The importance of this didn't sink in until a few years after.  

I asked the photographer what Thompson was like.  He said those shots were taken at four o'clock in the morning.  "Thompson," he said.  "Was amazing!  He would have three televisions on at once, a radio, a newspaper in his hands, and a conversation going on to the side and he'd keep up with everything with acute awareness."  




The second time I went to Colorado, I made it to Aspen.  I even made it to the Woody Creek Bar, where Thompson drank, and often wrote about.  To my dismay, they closed at nine o'clock, and it was just after that when I had arrived.  

My dream of meeting Hunter S. Thompson, like many dreams, was just not to be.  

I'll admit I tried to write like Thompson.  It's a cheap, horrible thing to do.  To be a writer and copy somebody else's style is childish.  I do what I can now to rid myself of this tendency and I have to be careful because after reading him for a few minutes, it comes out of me naturally.  Thompson's unique style is infectious.  

But he's gone now.  Thompson is gone.  He shot and killed himself.
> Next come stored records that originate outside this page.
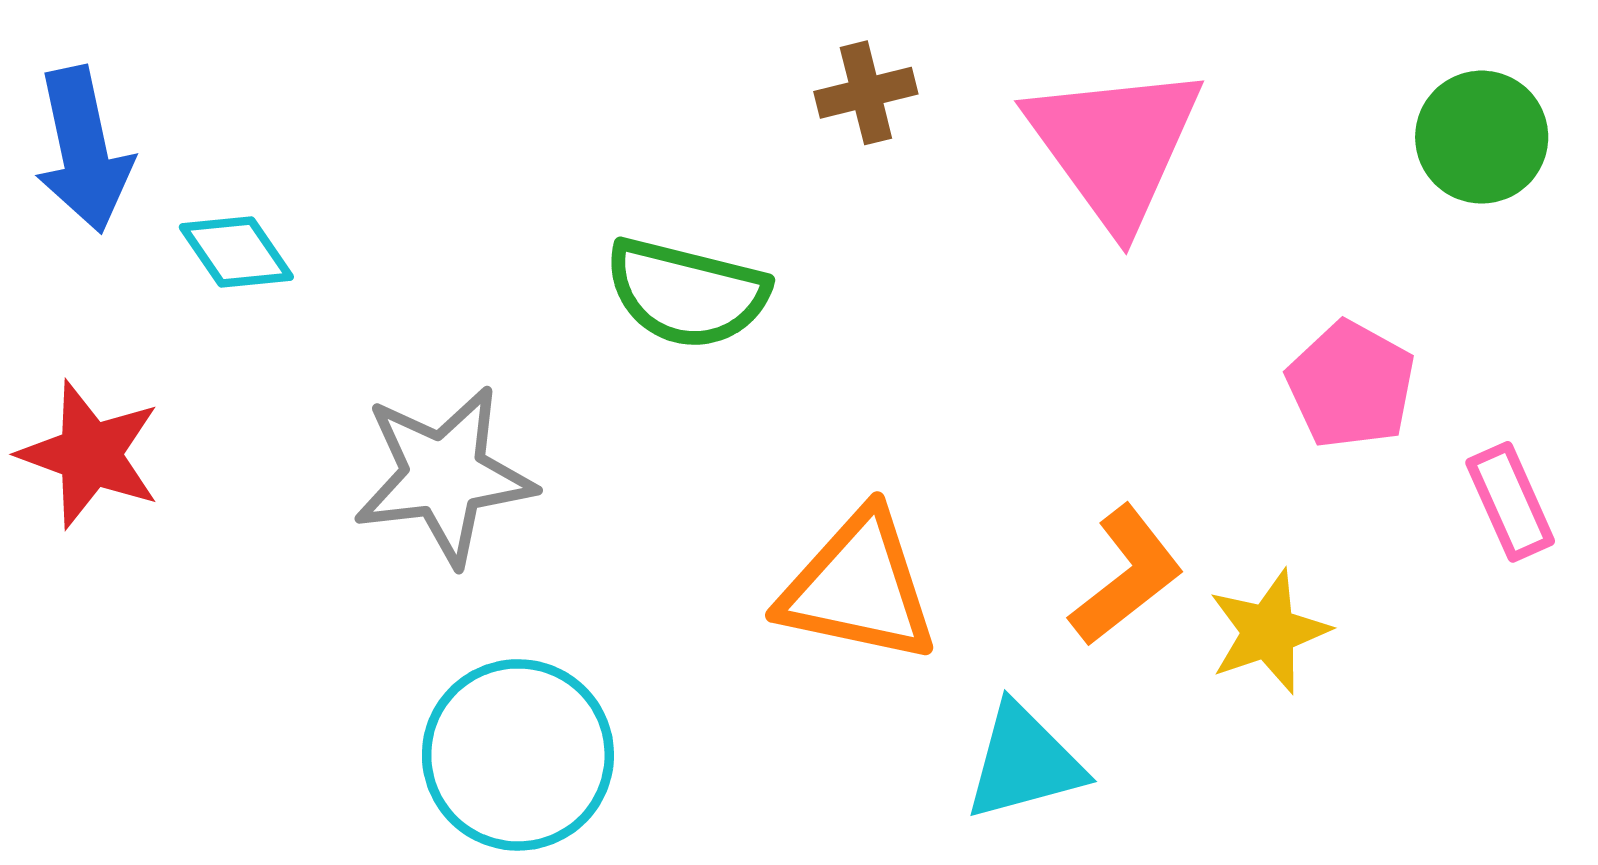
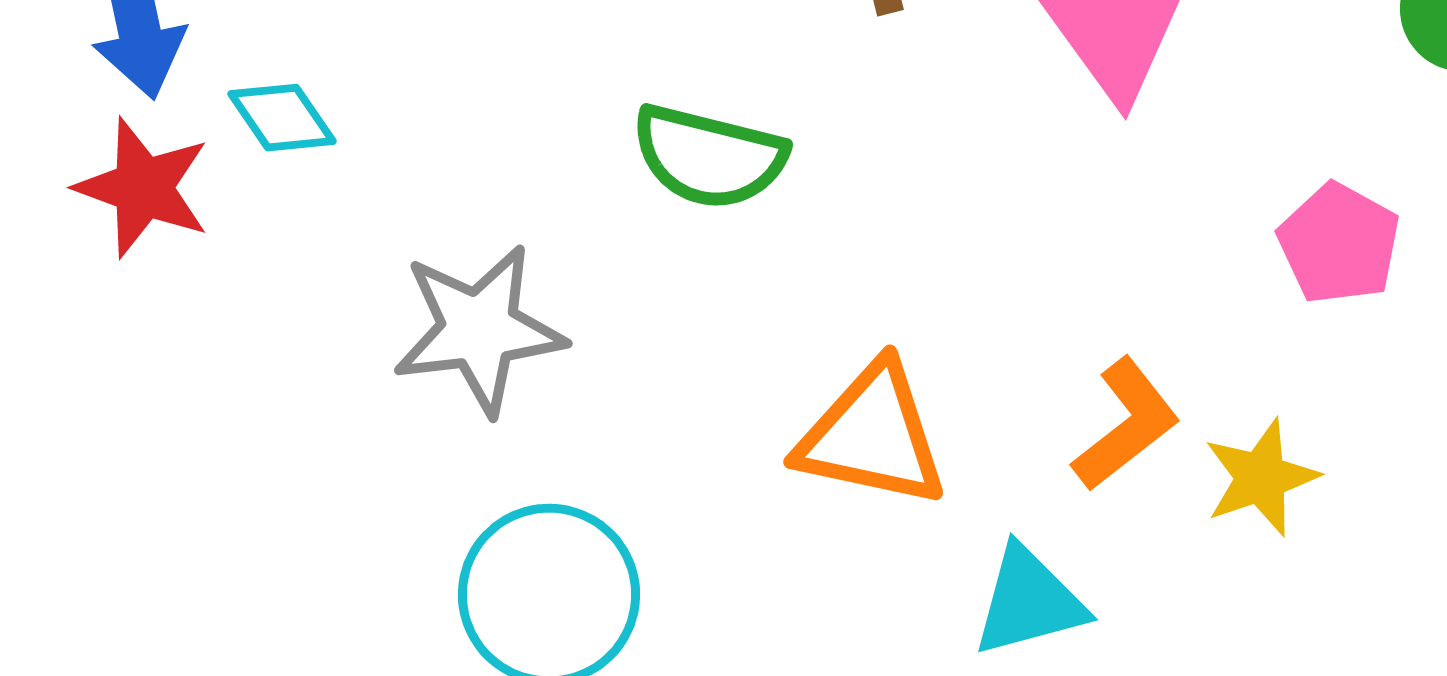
red star: (90, 454) -> (143, 188), moved

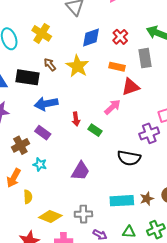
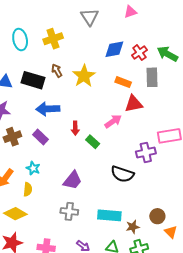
yellow cross: (42, 33) -> (53, 39), turned 30
red cross: (120, 37) -> (139, 53), moved
blue diamond: (91, 38) -> (114, 49), moved
brown cross: (20, 145) -> (12, 137), moved
yellow semicircle: (28, 197) -> (28, 189), moved
brown star: (147, 199) -> (133, 227), moved
gray cross: (83, 214) -> (69, 211), moved
yellow diamond: (50, 216) -> (15, 214), moved

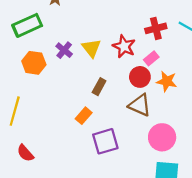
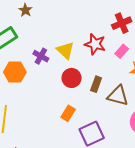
red circle: (140, 77) -> (72, 78), moved
brown rectangle: (99, 87) -> (96, 84), moved

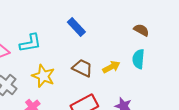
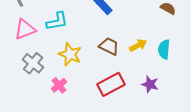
cyan semicircle: (138, 59) -> (164, 49), moved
I'm not sure if I'm sadder because he's gone or if because I don't think he could help us much anymore.  We're pretty far gone, as societies go, and some guy speaking truth would just fade into the white noise we're baptised by in a constant immersion.  We're numb--too numb to know when truth is spoken and too distracted to seek the truth out for ourselves.

But thank God Facebook never lies to us.

Maybe that's why I keep politics off my blog.  Everybody would rather read jokes about necrophilia and cannibalism recipes than read yet another fucking blog about truth.  Everybody has truth.  Deep down, we know the answers to the questions before we even ask them.  Plus, we live in a world that makes us ask questions despite already knowing the answers.

And everybody is full of shit.  There is no truth.  We're self-aware parasites on a cold rock hurling through space that is slowly being consumed until there is nothing left.  Once that happens, we'll consume each other until a handful of wicked and brutish survivors realize the stupidity of it all.  By then, everybody will be bat-shit insane and laughing hysterically because all the truth-sayers were right.

Res Ipsa Loquitor.  The the good times roll.